The other one is about “Tomorrowland,” starring George Clooney. It has a great idea for a story, but will it get meddled up like these type of films often do?
Clooney and company seek out to explain the mysteries of place that looks very familiar to everyone. In other words, a place like Disneyland or Disney World. Go figure.
“Tomorrowland” has potential, but this one may need word-of-mouth. But, it is a Disney film and that alone will help boost it. Plus, it is a family film and that alone will make it the likely winner this weekend. Oftentimes a family film wins despite the overall product being good. It just seems to win no matter what.
It is a holiday weekend in the United States and that means, of course, different numbers. There will be the three-day normal weekend and then the four-day holiday ones.
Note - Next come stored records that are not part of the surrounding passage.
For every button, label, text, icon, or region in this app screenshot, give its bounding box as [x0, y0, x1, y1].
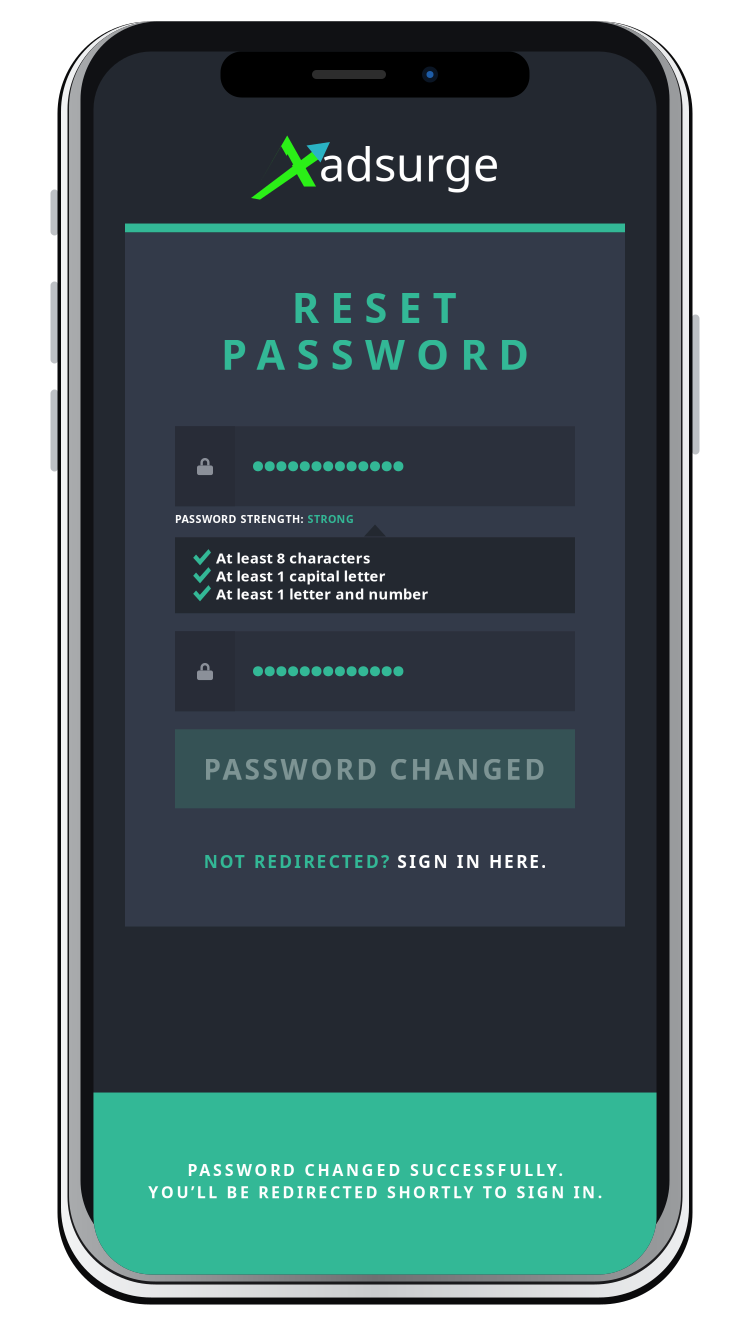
staticText: At least 1 letter and number [216, 584, 428, 604]
staticText: PASSWORD STRENGTH: [175, 512, 304, 526]
staticText: RESET [292, 280, 479, 334]
staticText: STRONG [308, 512, 354, 526]
staticText: adsurge [319, 132, 499, 194]
staticText: PASSWORD CHANGED SUCCESSFULLY. [187, 1159, 563, 1180]
staticText: At least 8 characters [216, 548, 370, 568]
button[interactable]: PASSWORD CHANGED [175, 729, 575, 808]
staticText: PASSWORD CHANGED [204, 750, 554, 787]
staticText: SIGN IN HERE. [397, 850, 546, 873]
staticText: NOT REDIRECTED? [204, 850, 396, 873]
button[interactable]: NOT REDIRECTED? [125, 850, 625, 872]
staticText: YOU’LL BE REDIRECTED SHORTLY TO SIGN IN. [148, 1182, 602, 1203]
staticText: At least 1 capital letter [216, 566, 386, 586]
staticText: PASSWORD [221, 326, 551, 381]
It will not be a blockbuster weekend, either way. With an estimate for the four-day of $40 million for “Tomorrowland,” that is not huge by any means. Again, not that impressive for a year that has seen huge opening weekends.
Weekend
1. “Tomorrowland”- 3,972 theaters
2. “Poltergeist” – 3,200+ theaters
Meanwhile, a classic horror tale is getting a remake and that is not always a good idea either. With “Poltergeist,” many know it and love it so tampering with it may not be wise. A remake is one thing, but just using the title and changing the whole thing is another. It is often better to leave it alone. We will see but a gut feeling is that leaving it alone would have been the better option.
But, back to last week’s over-achieving film, “Pitch Perfect 2.” Its take last weekend was an eye-popping $69.2 million for what was really just an episode of “Glee.” But, it scored, but now, one may wonder if those who wanted to see it already have done so. That would spell doom and a larger than usual drop.
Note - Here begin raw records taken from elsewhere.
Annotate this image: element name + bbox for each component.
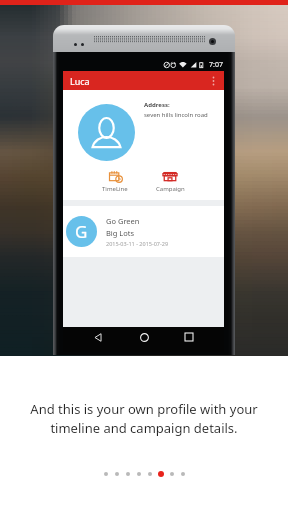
staticText: And this is your own profile with your t… bbox=[30, 400, 258, 437]
button[interactable] bbox=[122, 468, 133, 479]
staticText: 2015-03-11 - 2015-07-29 bbox=[106, 240, 169, 247]
staticText: G bbox=[75, 220, 88, 243]
staticText: Luca bbox=[70, 75, 90, 87]
button[interactable]: Home bbox=[134, 327, 154, 347]
button[interactable] bbox=[166, 468, 177, 479]
staticText: seven hills lincoln road bbox=[144, 111, 208, 119]
button[interactable] bbox=[100, 468, 111, 479]
button[interactable] bbox=[177, 468, 188, 479]
staticText: TimeLine bbox=[102, 185, 128, 193]
staticText: 7:07 bbox=[209, 60, 223, 70]
staticText: Big Lots bbox=[106, 228, 135, 238]
button[interactable]: Campaign bbox=[153, 170, 187, 193]
staticText: Go Green bbox=[106, 216, 140, 226]
button[interactable]: Profile photo bbox=[78, 104, 135, 161]
button[interactable] bbox=[133, 468, 144, 479]
button[interactable]: G bbox=[66, 206, 224, 257]
button[interactable] bbox=[155, 468, 166, 479]
staticText: Address: bbox=[144, 101, 170, 109]
button[interactable]: More options bbox=[207, 75, 219, 87]
button[interactable]: TimeLine bbox=[99, 170, 131, 193]
staticText: Campaign bbox=[156, 185, 185, 193]
button[interactable]: Back bbox=[88, 327, 108, 347]
button[interactable] bbox=[111, 468, 122, 479]
button[interactable]: Recents bbox=[179, 327, 199, 347]
button[interactable] bbox=[144, 468, 155, 479]
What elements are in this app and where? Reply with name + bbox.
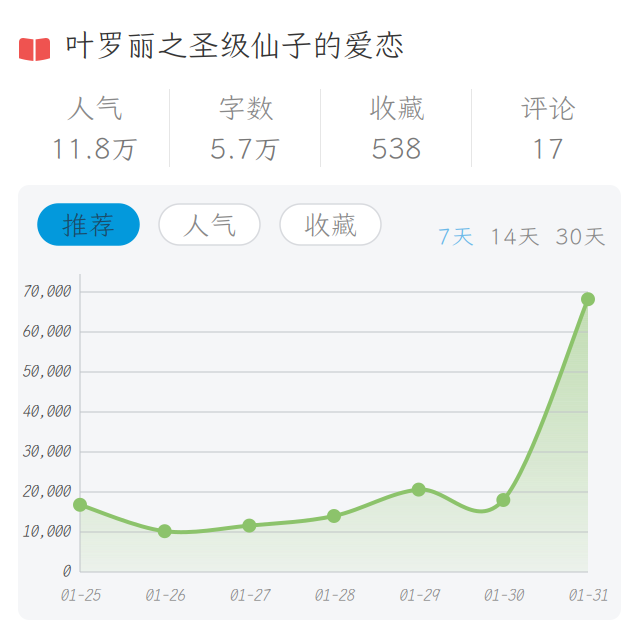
- staticText: 01-25: [60, 586, 100, 605]
- button[interactable]: 收藏: [280, 204, 381, 245]
- staticText: 538: [371, 130, 422, 167]
- button[interactable]: 30天: [555, 221, 606, 251]
- staticText: 01-30: [483, 586, 523, 605]
- staticText: 推荐: [62, 207, 116, 242]
- staticText: 14天: [489, 221, 540, 251]
- staticText: 5.7万: [210, 130, 282, 167]
- staticText: 叶罗丽之圣级仙子的爱恋: [64, 24, 405, 64]
- staticText: 人气: [66, 89, 122, 126]
- staticText: 17: [530, 130, 564, 167]
- staticText: 50,000: [22, 362, 70, 381]
- staticText: 评论: [520, 89, 576, 126]
- staticText: 70,000: [22, 282, 70, 301]
- staticText: 收藏: [304, 207, 358, 242]
- staticText: 01-29: [399, 586, 439, 605]
- staticText: 字数: [218, 89, 274, 126]
- staticText: 11.8万: [50, 130, 139, 167]
- staticText: 30天: [555, 221, 606, 251]
- staticText: 40,000: [22, 402, 70, 421]
- button[interactable]: 7天: [437, 221, 474, 251]
- staticText: 01-26: [145, 586, 185, 605]
- staticText: 收藏: [368, 89, 424, 126]
- staticText: 人气: [182, 207, 236, 242]
- staticText: 01-28: [314, 586, 354, 605]
- staticText: 20,000: [22, 482, 70, 501]
- button[interactable]: 14天: [489, 221, 540, 251]
- button[interactable]: 推荐: [38, 204, 139, 245]
- staticText: 0: [62, 562, 70, 581]
- staticText: 10,000: [22, 522, 70, 541]
- button[interactable]: 人气: [159, 204, 260, 245]
- staticText: 60,000: [22, 322, 70, 341]
- staticText: 30,000: [22, 442, 70, 461]
- staticText: 01-27: [229, 586, 269, 605]
- staticText: 01-31: [568, 586, 608, 605]
- staticText: 7天: [437, 221, 474, 251]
With the overall box office enjoying a banner year so far, the films that win grab those headlines, but those that fail, fade away fast. Last year, there were many big hits, but the failures hurt and sent the box office backwards. This year, that does not seem to be the case, but it is the sequels, superheroes and remakes that are scoring.
New ideas and better overall films are getting left out.
For example, the cream of the crop at the Oscars proved that as the show was the lowest rated in years. People, right now, like the sequels and super heroes at the box office, but that doesn’t help those who want fresh ideas and really good story lines, and acting.